Information supplied Block Start

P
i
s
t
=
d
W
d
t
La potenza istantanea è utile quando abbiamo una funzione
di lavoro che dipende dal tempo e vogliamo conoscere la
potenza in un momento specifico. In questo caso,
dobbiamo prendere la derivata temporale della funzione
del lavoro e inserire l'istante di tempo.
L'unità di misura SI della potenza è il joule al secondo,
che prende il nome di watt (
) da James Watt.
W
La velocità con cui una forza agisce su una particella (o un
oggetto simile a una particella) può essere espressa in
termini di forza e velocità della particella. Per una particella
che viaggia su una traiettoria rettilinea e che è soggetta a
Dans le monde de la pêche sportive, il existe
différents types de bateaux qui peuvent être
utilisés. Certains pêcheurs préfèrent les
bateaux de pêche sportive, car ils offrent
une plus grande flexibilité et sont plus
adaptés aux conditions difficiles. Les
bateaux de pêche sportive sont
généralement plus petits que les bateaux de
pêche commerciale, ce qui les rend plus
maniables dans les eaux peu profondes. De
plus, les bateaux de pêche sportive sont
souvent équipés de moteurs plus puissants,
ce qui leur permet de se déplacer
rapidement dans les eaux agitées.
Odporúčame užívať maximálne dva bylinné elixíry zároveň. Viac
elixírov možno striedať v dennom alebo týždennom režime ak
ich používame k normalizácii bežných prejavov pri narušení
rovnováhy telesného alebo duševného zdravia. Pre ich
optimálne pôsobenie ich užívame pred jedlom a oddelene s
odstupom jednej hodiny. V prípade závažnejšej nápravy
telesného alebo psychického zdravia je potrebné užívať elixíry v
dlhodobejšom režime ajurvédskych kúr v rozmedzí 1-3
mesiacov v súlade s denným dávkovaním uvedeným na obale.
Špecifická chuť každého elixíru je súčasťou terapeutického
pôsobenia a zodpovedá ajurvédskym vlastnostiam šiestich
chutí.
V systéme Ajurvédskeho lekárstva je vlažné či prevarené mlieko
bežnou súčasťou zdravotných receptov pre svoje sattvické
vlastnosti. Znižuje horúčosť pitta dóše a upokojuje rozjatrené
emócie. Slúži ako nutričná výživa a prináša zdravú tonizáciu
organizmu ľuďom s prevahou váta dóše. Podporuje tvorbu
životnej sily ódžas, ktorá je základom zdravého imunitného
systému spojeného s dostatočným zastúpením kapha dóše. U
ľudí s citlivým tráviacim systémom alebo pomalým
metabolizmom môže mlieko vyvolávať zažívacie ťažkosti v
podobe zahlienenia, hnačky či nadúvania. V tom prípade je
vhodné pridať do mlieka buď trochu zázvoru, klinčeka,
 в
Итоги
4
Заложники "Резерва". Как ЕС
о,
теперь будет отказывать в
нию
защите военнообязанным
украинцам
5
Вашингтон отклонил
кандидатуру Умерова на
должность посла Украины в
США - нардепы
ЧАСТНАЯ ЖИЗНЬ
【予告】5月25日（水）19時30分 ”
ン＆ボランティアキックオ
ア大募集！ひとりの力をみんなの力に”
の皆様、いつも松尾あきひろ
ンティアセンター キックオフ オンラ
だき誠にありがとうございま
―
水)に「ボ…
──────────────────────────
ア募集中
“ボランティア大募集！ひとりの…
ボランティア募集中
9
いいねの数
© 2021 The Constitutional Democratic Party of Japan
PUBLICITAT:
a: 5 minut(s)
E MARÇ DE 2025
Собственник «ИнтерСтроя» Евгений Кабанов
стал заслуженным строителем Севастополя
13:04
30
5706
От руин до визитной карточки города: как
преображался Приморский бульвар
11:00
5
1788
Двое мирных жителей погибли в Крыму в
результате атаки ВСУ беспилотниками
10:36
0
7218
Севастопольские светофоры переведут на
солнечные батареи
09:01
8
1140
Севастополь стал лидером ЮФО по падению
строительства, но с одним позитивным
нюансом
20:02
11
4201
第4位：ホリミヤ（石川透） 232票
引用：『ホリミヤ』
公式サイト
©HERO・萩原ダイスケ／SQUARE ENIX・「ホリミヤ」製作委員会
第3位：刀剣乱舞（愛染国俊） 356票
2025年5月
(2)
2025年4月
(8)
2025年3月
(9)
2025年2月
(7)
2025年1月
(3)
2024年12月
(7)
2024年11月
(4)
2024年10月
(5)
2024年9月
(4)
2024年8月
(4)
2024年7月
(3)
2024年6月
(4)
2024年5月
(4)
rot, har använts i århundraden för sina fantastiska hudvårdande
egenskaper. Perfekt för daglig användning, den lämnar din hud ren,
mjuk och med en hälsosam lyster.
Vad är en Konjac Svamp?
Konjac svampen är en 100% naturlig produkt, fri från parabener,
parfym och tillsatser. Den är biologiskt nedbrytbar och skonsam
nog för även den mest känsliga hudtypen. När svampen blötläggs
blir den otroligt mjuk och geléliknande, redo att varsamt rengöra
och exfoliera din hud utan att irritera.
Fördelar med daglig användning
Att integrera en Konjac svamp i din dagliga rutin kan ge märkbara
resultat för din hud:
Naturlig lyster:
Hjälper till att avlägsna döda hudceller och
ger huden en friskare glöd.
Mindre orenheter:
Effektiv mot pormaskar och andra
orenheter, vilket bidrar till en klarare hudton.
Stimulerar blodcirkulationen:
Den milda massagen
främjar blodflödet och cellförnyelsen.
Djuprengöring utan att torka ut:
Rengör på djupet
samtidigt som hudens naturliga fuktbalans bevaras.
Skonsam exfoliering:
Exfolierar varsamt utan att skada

Information supplied Block End

■ Task description ■
All records shown above are to be repeated exactly.

■ Output of the task ■
P
i
s
t
=
d
W
d
t
La potenza istantanea è utile quando abbiamo una funzione
di lavoro che dipende dal tempo e vogliamo conoscere la
potenza in un momento specifico. In questo caso,
dobbiamo prendere la derivata temporale della funzione
del lavoro e inserire l'istante di tempo.
L'unità di misura SI della potenza è il joule al secondo,
che prende il nome di watt (
) da James Watt.
W
La velocità con cui una forza agisce su una particella (o un
oggetto simile a una particella) può essere espressa in
termini di forza e velocità della particella. Per una particella
che viaggia su una traiettoria rettilinea e che è soggetta a
Dans le monde de la pêche sportive, il existe
différents types de bateaux qui peuvent être
utilisés. Certains pêcheurs préfèrent les
bateaux de pêche sportive, car ils offrent
une plus grande flexibilité et sont plus
adaptés aux conditions difficiles. Les
bateaux de pêche sportive sont
généralement plus petits que les bateaux de
pêche commerciale, ce qui les rend plus
maniables dans les eaux peu profondes. De
plus, les bateaux de pêche sportive sont
souvent équipés de moteurs plus puissants,
ce qui leur permet de se déplacer
rapidement dans les eaux agitées.
Odporúčame užívať maximálne dva bylinné elixíry zároveň. Viac
elixírov možno striedať v dennom alebo týždennom režime ak
ich používame k normalizácii bežných prejavov pri narušení
rovnováhy telesného alebo duševného zdravia. Pre ich
optimálne pôsobenie ich užívame pred jedlom a oddelene s
odstupom jednej hodiny. V prípade závažnejšej nápravy
telesného alebo psychického zdravia je potrebné užívať elixíry v
dlhodobejšom režime ajurvédskych kúr v rozmedzí 1-3
mesiacov v súlade s denným dávkovaním uvedeným na obale.
Špecifická chuť každého elixíru je súčasťou terapeutického
pôsobenia a zodpovedá ajurvédskym vlastnostiam šiestich
chutí.
V systéme Ajurvédskeho lekárstva je vlažné či prevarené mlieko
bežnou súčasťou zdravotných receptov pre svoje sattvické
vlastnosti. Znižuje horúčosť pitta dóše a upokojuje rozjatrené
emócie. Slúži ako nutričná výživa a prináša zdravú tonizáciu
organizmu ľuďom s prevahou váta dóše. Podporuje tvorbu
životnej sily ódžas, ktorá je základom zdravého imunitného
systému spojeného s dostatočným zastúpením kapha dóše. U
ľudí s citlivým tráviacim systémom alebo pomalým
metabolizmom môže mlieko vyvolávať zažívacie ťažkosti v
podobe zahlienenia, hnačky či nadúvania. V tom prípade je
vhodné pridať do mlieka buď trochu zázvoru, klinčeka,
 в
Итоги
4
Заложники "Резерва". Как ЕС
о,
теперь будет отказывать в
нию
защите военнообязанным
украинцам
5
Вашингтон отклонил
кандидатуру Умерова на
должность посла Украины в
США - нардепы
ЧАСТНАЯ ЖИЗНЬ
【予告】5月25日（水）19時30分 ”
ン＆ボランティアキックオ
ア大募集！ひとりの力をみんなの力に”
の皆様、いつも松尾あきひろ
ンティアセンター キックオフ オンラ
だき誠にありがとうございま
―
水)に「ボ…
──────────────────────────
ア募集中
“ボランティア大募集！ひとりの…
ボランティア募集中
9
いいねの数
© 2021 The Constitutional Democratic Party of Japan
PUBLICITAT:
a: 5 minut(s)
E MARÇ DE 2025
Собственник «ИнтерСтроя» Евгений Кабанов
стал заслуженным строителем Севастополя
13:04
30
5706
От руин до визитной карточки города: как
преображался Приморский бульвар
11:00
5
1788
Двое мирных жителей погибли в Крыму в
результате атаки ВСУ беспилотниками
10:36
0
7218
Севастопольские светофоры переведут на
солнечные батареи
09:01
8
1140
Севастополь стал лидером ЮФО по падению
строительства, но с одним позитивным
нюансом
20:02
11
4201
第4位：ホリミヤ（石川透） 232票
引用：『ホリミヤ』
公式サイト
©HERO・萩原ダイスケ／SQUARE ENIX・「ホリミヤ」製作委員会
第3位：刀剣乱舞（愛染国俊） 356票
2025年5月
(2)
2025年4月
(8)
2025年3月
(9)
2025年2月
(7)
2025年1月
(3)
2024年12月
(7)
2024年11月
(4)
2024年10月
(5)
2024年9月
(4)
2024年8月
(4)
2024年7月
(3)
2024年6月
(4)
2024年5月
(4)
rot, har använts i århundraden för sina fantastiska hudvårdande
egenskaper. Perfekt för daglig användning, den lämnar din hud ren,
mjuk och med en hälsosam lyster.
Vad är en Konjac Svamp?
Konjac svampen är en 100% naturlig produkt, fri från parabener,
parfym och tillsatser. Den är biologiskt nedbrytbar och skonsam
nog för även den mest känsliga hudtypen. När svampen blötläggs
blir den otroligt mjuk och geléliknande, redo att varsamt rengöra
och exfoliera din hud utan att irritera.
Fördelar med daglig användning
Att integrera en Konjac svamp i din dagliga rutin kan ge märkbara
resultat för din hud:
Naturlig lyster:
Hjälper till att avlägsna döda hudceller och
ger huden en friskare glöd.
Mindre orenheter:
Effektiv mot pormaskar och andra
orenheter, vilket bidrar till en klarare hudton.
Stimulerar blodcirkulationen:
Den milda massagen
främjar blodflödet och cellförnyelsen.
Djuprengöring utan att torka ut:
Rengör på djupet
samtidigt som hudens naturliga fuktbalans bevaras.
Skonsam exfoliering:
Exfolierar varsamt utan att skada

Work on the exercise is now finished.